This enables parallel TCG code generation. However, we do not take
advantage of it yet since tb_lock is still held during tb_gen_code.

In user-mode we use a single TCG context; see the documentation
added to tcg_region_init for the rationale.

Note that targets do not need any conversion: targets initialize a
TCGContext (e.g. defining TCG globals), and after this initialization
has finished, the context is cloned by the vCPU threads, each of
them keeping a separate copy.

TCG threads claim one entry in tcg_ctxs[] atomically using cmpxchg.
They also increment n_tcg_ctxs atomically. Do not be too annoyed
by the subsequent atomic_read's of that variable; they are there just
to play nice with analysis tools such as thread sanitizer.

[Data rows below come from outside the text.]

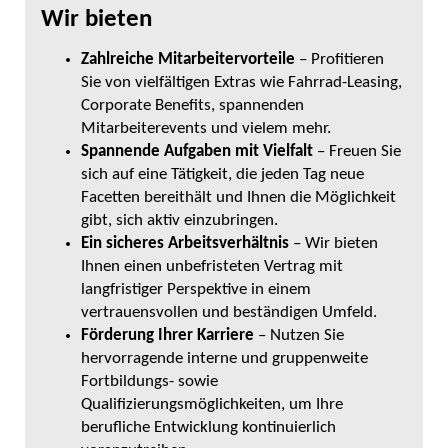
Wir bieten
Zahlreiche Mitarbeitervorteile
– Profitieren
Sie von vielfältigen Extras wie Fahrrad-Leasing,
Corporate Benefits, spannenden
Mitarbeiterevents und vielem mehr.
Spannende Aufgaben mit Vielfalt
– Freuen Sie
sich auf eine Tätigkeit, die jeden Tag neue
Facetten bereithält und Ihnen die Möglichkeit
gibt, sich aktiv einzubringen.
Ein sicheres Arbeitsverhältnis
– Wir bieten
Ihnen einen unbefristeten Vertrag mit
langfristiger Perspektive in einem
vertrauensvollen und beständigen Umfeld.
Förderung Ihrer Karriere
– Nutzen Sie
hervorragende interne und gruppenweite
Fortbildungs- sowie
Qualifizierungsmöglichkeiten, um Ihre
berufliche Entwicklung kontinuierlich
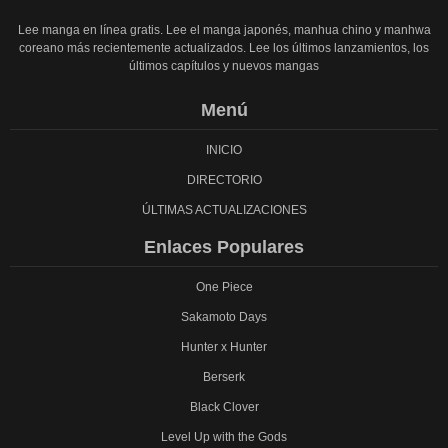
Lee manga en línea gratis. Lee el manga japonés, manhua chino y manhwa
coreano más recientemente actualizados. Lee los últimos lanzamientos, los
últimos capítulos y nuevos mangas
Menú
INICIO
DIRECTORIO
ÚLTIMAS ACTUALIZACIONES
Enlaces Populares
One Piece
Sakamoto Days
Hunter x Hunter
Berserk
Black Clover
Level Up with the Gods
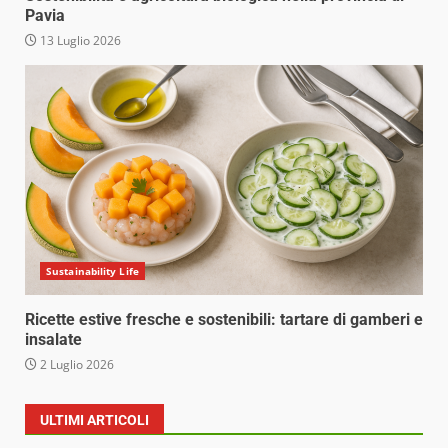
Pavia
13 Luglio 2026
Sustainability Life
Ricette estive fresche e sostenibili: tartare di gamberi e
insalate
2 Luglio 2026
ULTIMI ARTICOLI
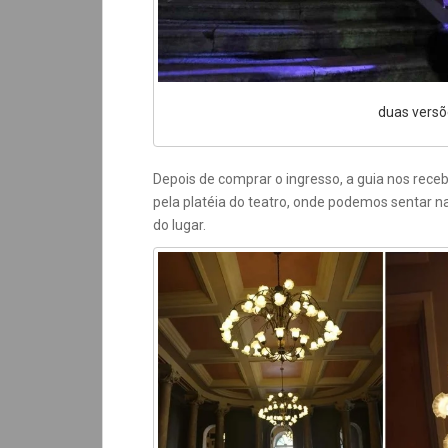
duas vers
Depois de comprar o ingresso, a guia nos receb
pela platéia do teatro, onde podemos sentar 
do lugar.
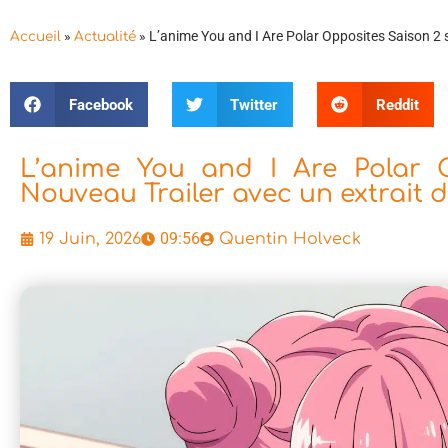
»
»
L’anime You and I Are Polar Opposites Saison 2 s
Accueil
Actualité
Facebook
Twitter
Reddit
L’anime You and I Are Polar O
Nouveau Trailer avec un extrait 
09:56
19 Juin, 2026
Quentin Holveck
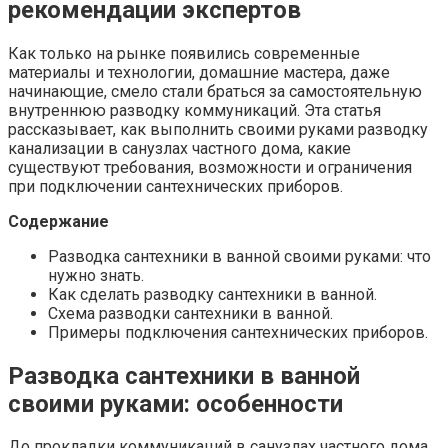
рекомендации экспертов
Как только на рынке появились современные
материалы и технологии, домашние мастера, даже
начинающие, смело стали браться за самостоятельную
внутреннюю разводку коммуникаций. Эта статья
рассказывает, как выполнить своими руками разводку
канализации в санузлах частного дома, какие
существуют требования, возможности и ограничения
при подключении сантехнических приборов.
Содержание
Разводка сантехники в ванной своими руками: что
нужно знать.
Как сделать разводку сантехники в ванной.
Схема разводки сантехники в ванной.
Примеры подключения сантехнических приборов.
Разводка сантехники в ванной
своими руками: особенности
До прокладки коммуникаций в санузлах частного дома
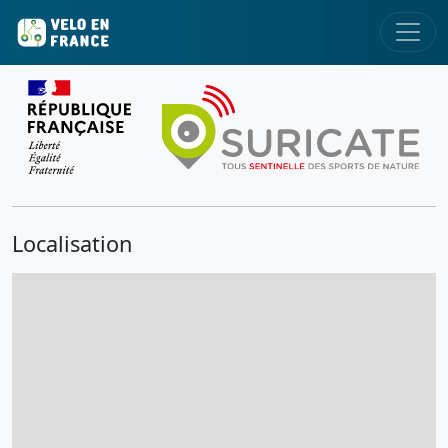
Localisation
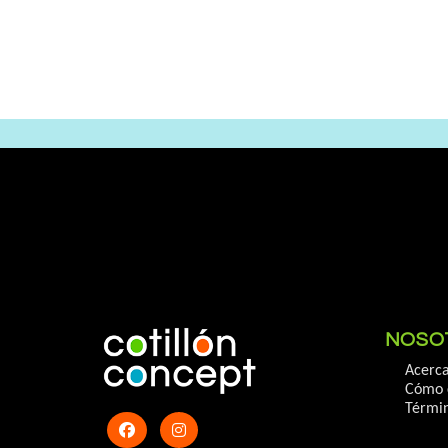
NOSO
Acerca
Cómo 
Términ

Previous patches folded some TCG globals into TCGContext. The non-const
globals remaining are only set at init time, i.e. before the TCG
threads are spawned. Here is a list of these set-at-init-time globals
under tcg/:

Only written by tcg_context_init:
- indirect_reg_alloc_order
- tcg_op_defs
Only written by tcg_target_init (called from tcg_context_init):
- tcg_target_available_regs
- tcg_target_call_clobber_regs
- arm: arm_arch, use_idiv_instructions
- i386: have_cmov, have_bmi1, have_bmi2, have_lzcnt,
        have_movbe, have_popcnt
- mips: use_movnz_instructions, use_mips32_instructions,
        use_mips32r2_instructions, got_sigill (tcg_target_detect_isa)
- ppc: have_isa_2_06, have_isa_3_00, tb_ret_addr
- s390: tb_ret_addr, s390_facilities
- sparc: qemu_ld_trampoline, qemu_st_trampoline (build_trampolines),
         use_vis3_instructions

Only written by tcg_prologue_init:
- 'struct jit_code_entry one_entry'
- aarch64: tb_ret_addr
- arm: tb_ret_addr
- i386: tb_ret_addr, guest_base_flags
- ia64: tb_ret_addr
- mips: tb_ret_addr, bswap32_addr, bswap32u_addr, bswap64_addr

Signed-off-by: Emilio G. Cota <cota@braap.org>
---
 tcg/tcg.h                 |   7 ++--
 accel/tcg/translate-all.c |   2 +-
 cpus.c                    |   2 +
 linux-user/syscall.c      |   1 +
 tcg/tcg.c                 | 103 ++++++++++++++++++++++++++++++++++++++++++----
 5 files changed, 104 insertions(+), 11 deletions(-)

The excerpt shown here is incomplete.